New research from Eileen Crimmins, AARP
Chair in Gerontology at the University of
Southern California, and Hiram
Beltrán-Sánchez, a postdoctoral fellow at
the Andrus Gerontology Center at USC, shows
that average “morbidity,” or, the period of
life spend with serious disease or loss of
functional mobility, has actually increased
in the last few decades.
Indeed, a
20-year-old today can expect to live one
less healthy year over his or her lifespan
than a 20-year-old a decade ago, even though
life expectancy has grown.
From 1970 to
2005, the probability of a 65-year-old
surviving to age 85 doubled, from about a 20
percent chance to a 40 percent chance.
Many researchers
presumed that the same forces allowing
people to live longer, including better
health behaviors and medical advances, would
also delay the onset of disease and allow
people to spend fewer years of their lives
with debilitating illness.
“We have always
assumed that each generation will be
healthier and longer lived than the prior
one,” Crimmins explained. “However, the
compression of morbidity may be as illusory
as immortality.”
While people
might be expected to live more years with
disease simply as a function of living
longer in general, the researchers show that
the average number of healthy years has
decreased since 1998. We spend fewer years
of our lives without disease, even though we
live longer.
A male
20-year-old in 1998 could expect to live
another 45 years without at least one of the
leading causes of death: cardiovascular
disease, cancer or diabetes. That number
fell to 43.8 years in 2006, the loss of more
than a year. For young women, expected years
of life without serious disease fell from
49.2 years to 48 years over the last decade.
At the same time,
the number of people who report lack of
mobility has grown, starting with young
adults. Functional mobility was defined as
the ability to walk up ten steps, walk a
quarter mile, stand or sit for 2 hours, and
stand, bend or kneel without using special
equipment.
A male
20-year-old today can expect to spend 5.8
years over the rest of his life without
basic mobility, compared to 3.8 years a
decade ago — an additional two years unable
to walk up ten steps or sit for two hours. A
female 20-year-old can expect 9.8 years
without mobility, compared to 7.3 years a
decade ago.
“There is
substantial evidence that we have done
little to date to eliminate or delay disease
while we have prevented death from
diseases,” Crimmins explained. “At the same
time, there have been substantial increases
in the incidences of certain chronic
diseases, specifically, diabetes.”
From 1998 to
2006, the prevalence of cardiovascular
disease increased among older men, the
researchers found. Both older men and women
showed an increased prevalence of cancer.
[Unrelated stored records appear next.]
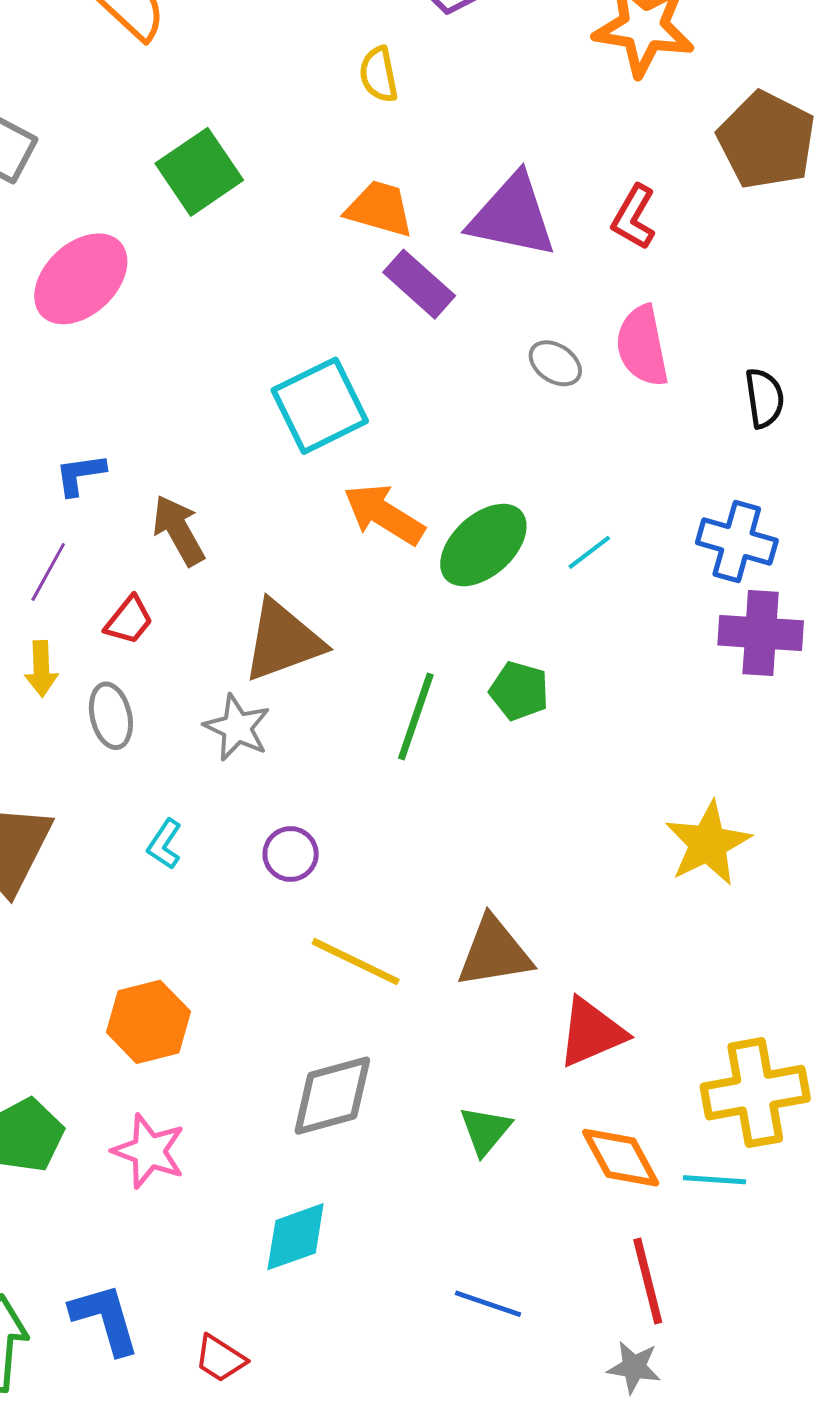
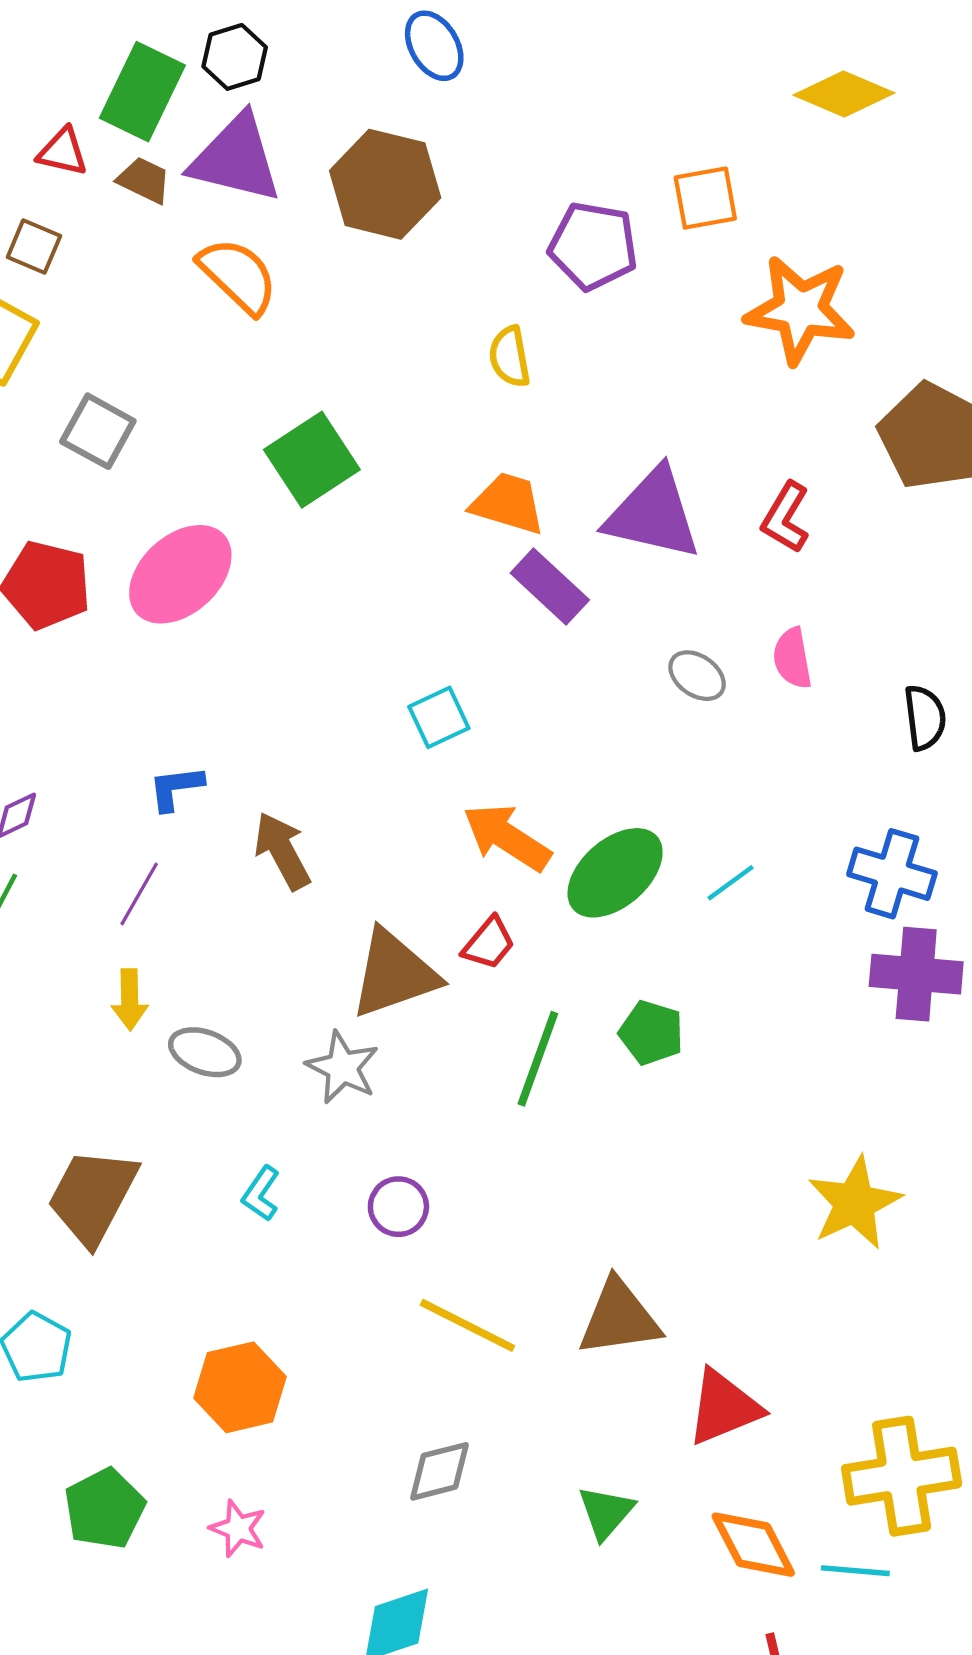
pink semicircle: (642, 346) -> (792, 658), size x0.7
cyan square: (320, 406) -> (439, 717), size x0.6
red trapezoid: (129, 620) -> (489, 943), moved
gray ellipse: (111, 716) -> (205, 1052), turned -58
gray diamond: (332, 1096) -> (439, 1471), size x0.7
pink star: (149, 1151) -> (238, 1529), size x0.7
Diabetes increased significantly among all
adult age groups over age 30.
The proportion of
the population with multiple diseases also
increased.
“The increasing
prevalence of disease may to some extent
reflect better diagnostics, but what it most
clearly reflects is increasing survival of
people with disease ,” Crimmins said. “The
cost of maintaining and providing care for
people with chronic conditions is an
important part of determining the economic
well-being of countries with established
social security and government-provided
health services.”
Crimmins and
Beltrán-Sánchez note that only delaying the
onset of disease through preventive care
will clearly lead to longer disease-free
lives.
“The growing
problem of lifelong obesity and increases in
hypertension and high cholesterol are a sign
that health may not be improving with each
generation,” Crimmins said. “We do not
appear to be moving to a world where we die
without experiencing significant periods of
disease, functioning loss, and disability.”
Crimmins and
Beltrán-Sánchez. “Mortality and Morbidity
Trends: Is There Compression of Morbidity?” Journal
of Gerontology: Social Sciences: 2010.